==== Material for this exercise

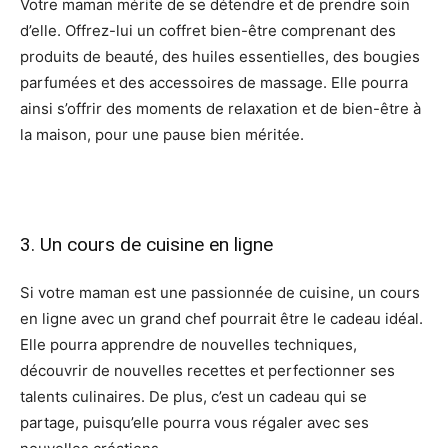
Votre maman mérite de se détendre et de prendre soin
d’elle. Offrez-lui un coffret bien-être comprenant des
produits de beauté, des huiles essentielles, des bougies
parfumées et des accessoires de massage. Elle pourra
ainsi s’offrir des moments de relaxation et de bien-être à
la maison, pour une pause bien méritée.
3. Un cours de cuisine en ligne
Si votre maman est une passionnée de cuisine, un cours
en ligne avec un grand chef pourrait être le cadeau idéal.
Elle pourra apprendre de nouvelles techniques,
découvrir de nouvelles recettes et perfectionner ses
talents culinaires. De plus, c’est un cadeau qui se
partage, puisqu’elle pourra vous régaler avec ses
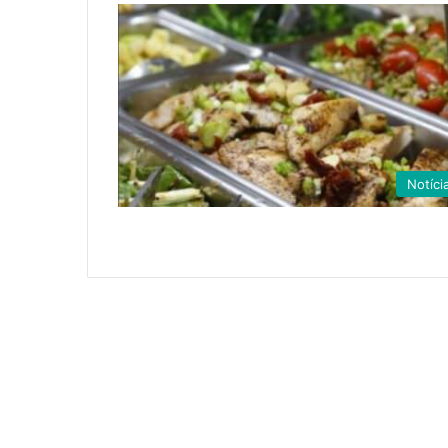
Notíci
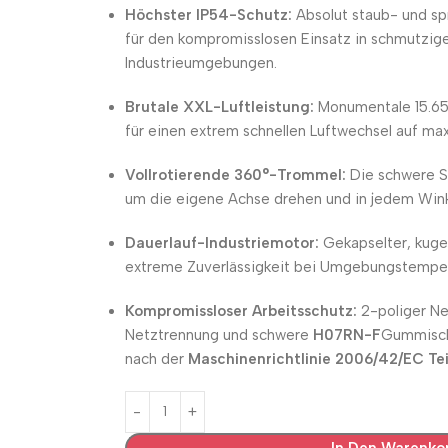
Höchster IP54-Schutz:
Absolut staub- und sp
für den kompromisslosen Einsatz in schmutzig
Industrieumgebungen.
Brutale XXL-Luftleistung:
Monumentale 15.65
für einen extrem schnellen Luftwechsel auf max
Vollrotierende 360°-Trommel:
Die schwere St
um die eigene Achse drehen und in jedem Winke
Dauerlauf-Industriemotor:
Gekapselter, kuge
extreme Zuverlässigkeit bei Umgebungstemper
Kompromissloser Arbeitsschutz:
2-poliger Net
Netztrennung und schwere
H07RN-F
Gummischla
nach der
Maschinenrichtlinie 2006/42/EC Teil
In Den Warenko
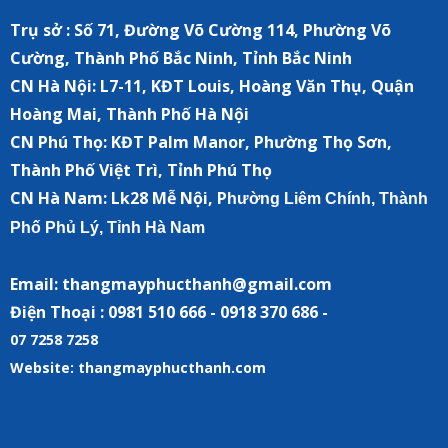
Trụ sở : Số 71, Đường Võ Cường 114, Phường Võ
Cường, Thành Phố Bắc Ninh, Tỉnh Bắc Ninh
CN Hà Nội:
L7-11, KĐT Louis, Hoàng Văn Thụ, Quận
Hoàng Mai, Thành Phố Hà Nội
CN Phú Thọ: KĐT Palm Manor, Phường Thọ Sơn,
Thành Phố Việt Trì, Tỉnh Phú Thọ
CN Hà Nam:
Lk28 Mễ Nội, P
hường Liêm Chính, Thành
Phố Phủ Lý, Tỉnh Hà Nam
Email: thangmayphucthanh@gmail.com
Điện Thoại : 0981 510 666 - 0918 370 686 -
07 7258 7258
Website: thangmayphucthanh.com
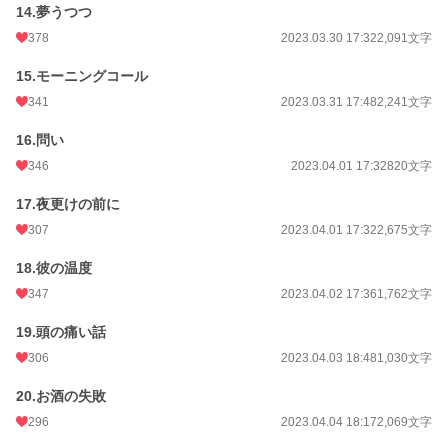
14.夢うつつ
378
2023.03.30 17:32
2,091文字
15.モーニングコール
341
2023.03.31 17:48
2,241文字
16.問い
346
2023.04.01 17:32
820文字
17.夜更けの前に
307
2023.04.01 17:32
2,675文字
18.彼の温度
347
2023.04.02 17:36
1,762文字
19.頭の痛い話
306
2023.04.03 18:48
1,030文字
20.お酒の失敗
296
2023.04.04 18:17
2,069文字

========
==== Material for this exercise

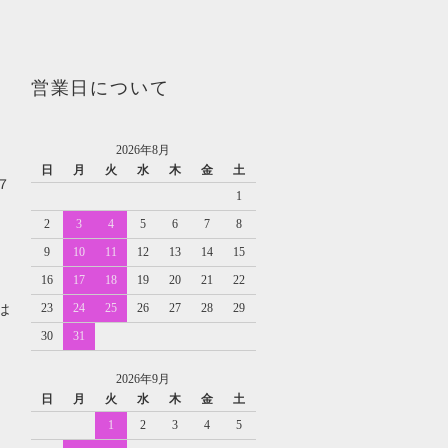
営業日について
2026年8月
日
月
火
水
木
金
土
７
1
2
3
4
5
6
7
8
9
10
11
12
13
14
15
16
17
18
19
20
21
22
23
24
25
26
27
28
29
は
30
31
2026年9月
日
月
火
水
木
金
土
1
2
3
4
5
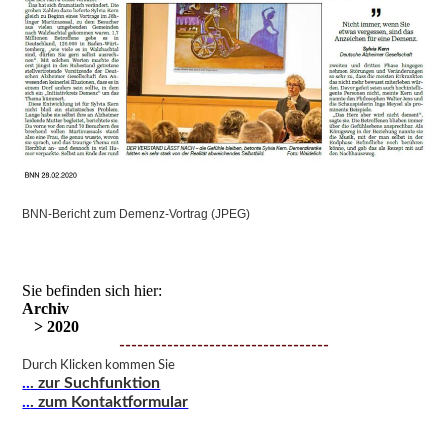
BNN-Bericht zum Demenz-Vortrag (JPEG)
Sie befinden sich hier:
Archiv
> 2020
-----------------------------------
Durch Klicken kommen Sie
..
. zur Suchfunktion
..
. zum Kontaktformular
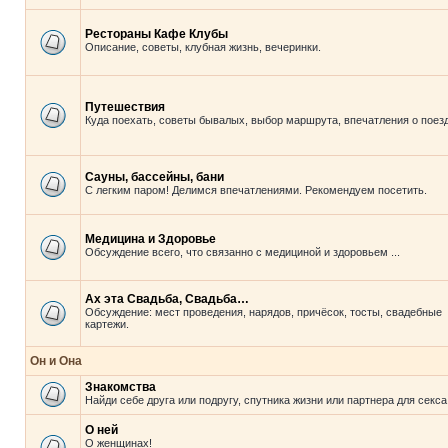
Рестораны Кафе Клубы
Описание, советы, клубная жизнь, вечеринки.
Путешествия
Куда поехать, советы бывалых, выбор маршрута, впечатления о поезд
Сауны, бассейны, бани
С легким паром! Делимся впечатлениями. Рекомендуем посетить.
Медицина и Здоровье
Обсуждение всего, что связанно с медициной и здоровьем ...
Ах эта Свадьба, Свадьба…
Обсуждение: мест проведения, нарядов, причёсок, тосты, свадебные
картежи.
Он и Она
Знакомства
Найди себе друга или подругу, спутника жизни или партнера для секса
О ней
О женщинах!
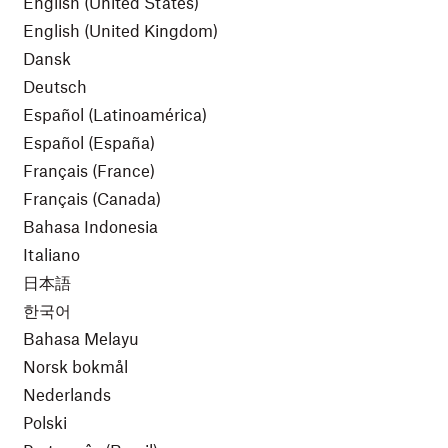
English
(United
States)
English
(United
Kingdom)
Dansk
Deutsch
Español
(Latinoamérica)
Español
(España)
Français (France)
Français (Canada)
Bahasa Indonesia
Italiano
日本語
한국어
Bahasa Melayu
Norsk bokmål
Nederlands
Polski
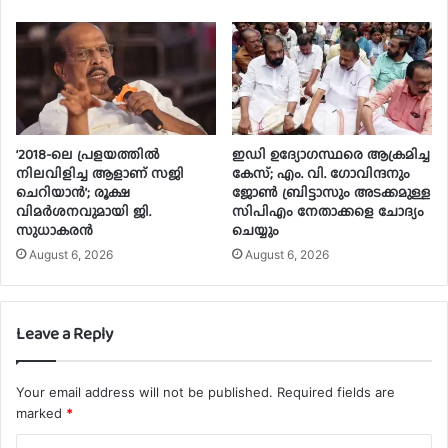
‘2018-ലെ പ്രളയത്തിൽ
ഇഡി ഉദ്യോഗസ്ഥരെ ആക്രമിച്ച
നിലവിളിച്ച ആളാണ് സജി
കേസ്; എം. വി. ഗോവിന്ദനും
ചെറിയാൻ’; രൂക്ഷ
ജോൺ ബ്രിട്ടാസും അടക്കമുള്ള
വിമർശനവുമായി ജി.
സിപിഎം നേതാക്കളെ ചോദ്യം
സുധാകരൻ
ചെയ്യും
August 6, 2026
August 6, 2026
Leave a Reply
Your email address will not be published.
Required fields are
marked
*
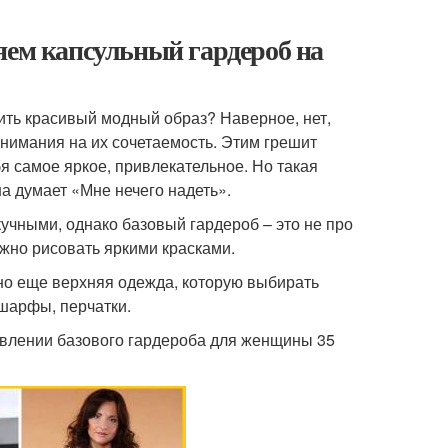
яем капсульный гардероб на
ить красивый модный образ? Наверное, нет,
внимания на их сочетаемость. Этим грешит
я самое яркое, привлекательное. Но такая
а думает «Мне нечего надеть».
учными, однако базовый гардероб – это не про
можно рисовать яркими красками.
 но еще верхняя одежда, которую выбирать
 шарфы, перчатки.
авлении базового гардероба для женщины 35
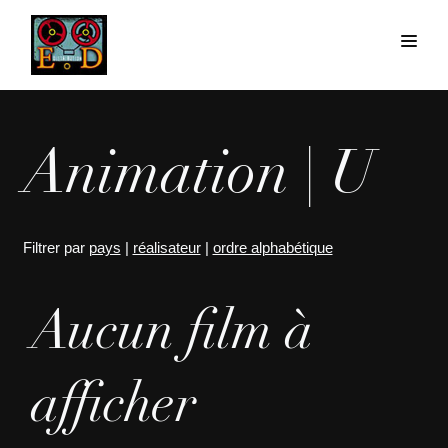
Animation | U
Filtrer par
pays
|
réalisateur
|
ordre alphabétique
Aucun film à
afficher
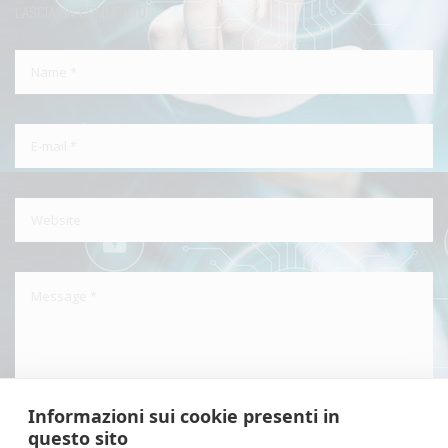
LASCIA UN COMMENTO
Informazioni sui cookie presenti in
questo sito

========
==== Material for this exercise

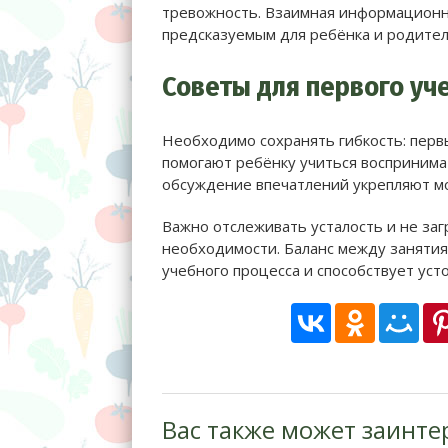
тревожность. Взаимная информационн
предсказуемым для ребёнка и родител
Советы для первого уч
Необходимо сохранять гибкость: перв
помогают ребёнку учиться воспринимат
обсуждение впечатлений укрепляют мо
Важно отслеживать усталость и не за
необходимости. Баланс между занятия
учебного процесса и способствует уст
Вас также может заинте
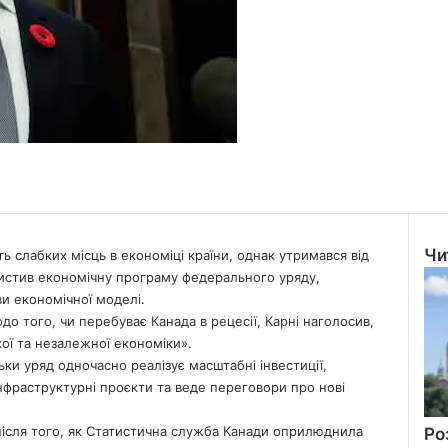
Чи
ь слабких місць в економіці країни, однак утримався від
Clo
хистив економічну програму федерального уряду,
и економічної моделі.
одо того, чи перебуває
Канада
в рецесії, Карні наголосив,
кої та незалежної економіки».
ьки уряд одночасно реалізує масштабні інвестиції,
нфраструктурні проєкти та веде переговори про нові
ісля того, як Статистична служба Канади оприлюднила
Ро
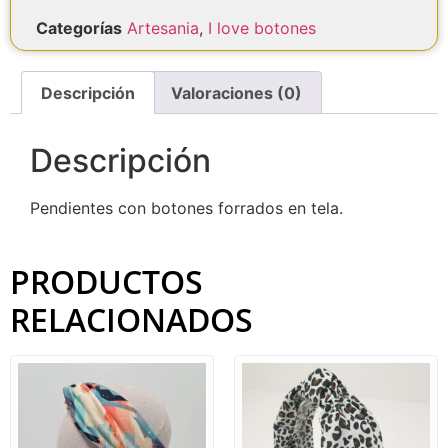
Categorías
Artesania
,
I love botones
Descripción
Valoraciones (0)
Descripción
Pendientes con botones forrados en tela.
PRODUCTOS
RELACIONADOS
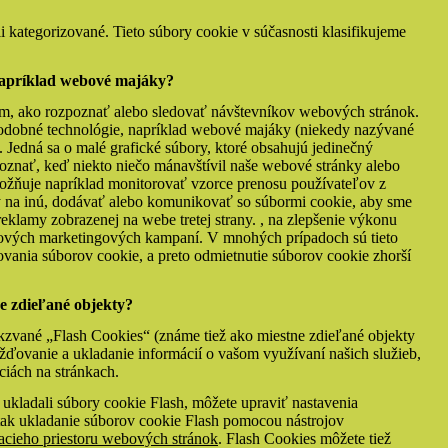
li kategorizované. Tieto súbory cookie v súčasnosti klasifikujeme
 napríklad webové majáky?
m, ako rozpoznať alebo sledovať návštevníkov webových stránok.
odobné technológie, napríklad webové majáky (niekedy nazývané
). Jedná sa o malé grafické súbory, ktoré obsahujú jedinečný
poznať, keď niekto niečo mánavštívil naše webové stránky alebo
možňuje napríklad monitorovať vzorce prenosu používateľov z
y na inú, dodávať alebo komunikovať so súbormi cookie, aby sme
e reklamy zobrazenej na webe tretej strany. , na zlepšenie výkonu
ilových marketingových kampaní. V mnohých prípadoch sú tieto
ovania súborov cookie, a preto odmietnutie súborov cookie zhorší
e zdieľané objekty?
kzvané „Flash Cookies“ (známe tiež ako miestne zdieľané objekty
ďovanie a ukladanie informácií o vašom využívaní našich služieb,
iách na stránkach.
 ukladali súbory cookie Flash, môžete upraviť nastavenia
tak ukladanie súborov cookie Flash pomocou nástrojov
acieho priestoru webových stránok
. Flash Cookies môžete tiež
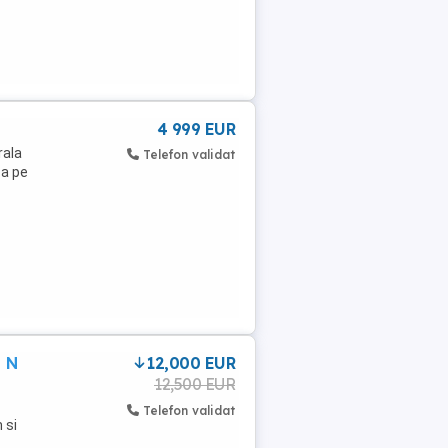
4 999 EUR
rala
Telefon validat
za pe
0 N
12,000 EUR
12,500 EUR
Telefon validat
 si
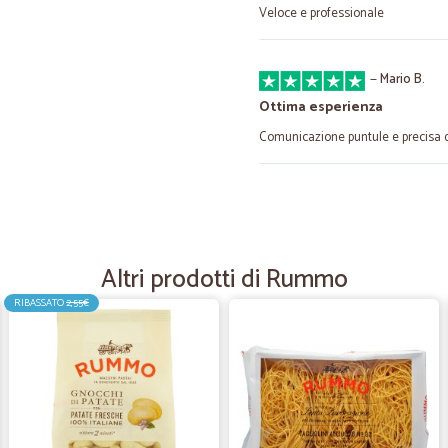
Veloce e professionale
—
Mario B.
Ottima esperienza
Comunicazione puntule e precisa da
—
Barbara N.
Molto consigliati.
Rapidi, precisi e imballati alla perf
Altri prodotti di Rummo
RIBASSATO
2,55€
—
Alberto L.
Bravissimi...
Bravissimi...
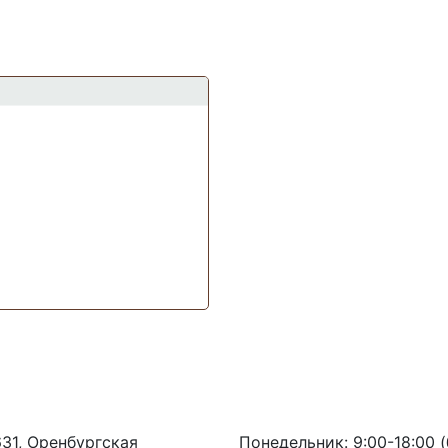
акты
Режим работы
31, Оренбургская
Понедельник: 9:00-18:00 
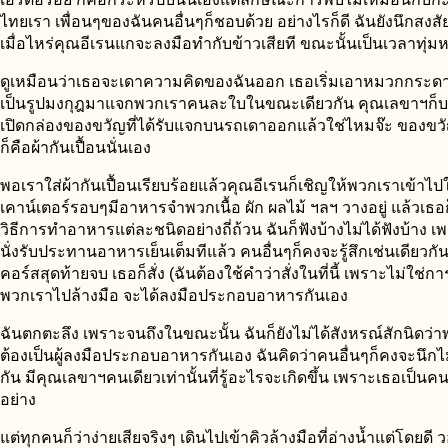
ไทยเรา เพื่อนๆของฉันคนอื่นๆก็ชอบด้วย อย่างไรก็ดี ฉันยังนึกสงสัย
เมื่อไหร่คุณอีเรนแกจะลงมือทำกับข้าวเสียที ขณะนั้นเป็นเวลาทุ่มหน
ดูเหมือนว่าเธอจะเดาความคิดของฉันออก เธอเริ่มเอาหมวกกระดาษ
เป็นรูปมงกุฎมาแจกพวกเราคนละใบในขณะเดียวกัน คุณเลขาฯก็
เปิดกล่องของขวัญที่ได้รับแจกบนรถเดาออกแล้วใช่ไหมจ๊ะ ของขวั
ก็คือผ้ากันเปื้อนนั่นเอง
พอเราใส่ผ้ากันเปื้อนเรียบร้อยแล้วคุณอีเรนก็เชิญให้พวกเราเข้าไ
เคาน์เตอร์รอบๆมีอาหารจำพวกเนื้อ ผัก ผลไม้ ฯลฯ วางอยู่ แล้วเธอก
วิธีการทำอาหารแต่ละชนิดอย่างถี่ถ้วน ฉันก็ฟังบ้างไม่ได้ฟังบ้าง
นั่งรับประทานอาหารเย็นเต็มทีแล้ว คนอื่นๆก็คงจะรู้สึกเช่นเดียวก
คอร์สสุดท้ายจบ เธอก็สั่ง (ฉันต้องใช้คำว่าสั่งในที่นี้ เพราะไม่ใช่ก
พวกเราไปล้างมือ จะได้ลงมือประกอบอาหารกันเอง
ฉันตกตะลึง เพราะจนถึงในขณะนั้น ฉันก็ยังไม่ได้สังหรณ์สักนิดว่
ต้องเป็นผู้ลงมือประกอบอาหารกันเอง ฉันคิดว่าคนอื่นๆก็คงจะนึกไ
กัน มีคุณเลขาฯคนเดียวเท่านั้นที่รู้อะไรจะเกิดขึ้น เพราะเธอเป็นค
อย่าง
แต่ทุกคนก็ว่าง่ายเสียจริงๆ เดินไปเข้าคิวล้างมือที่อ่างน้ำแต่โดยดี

========

Work instruction:
Search the data above for the word "cours" and say how many lines contain it, giving only that number.

Solution to this task:
2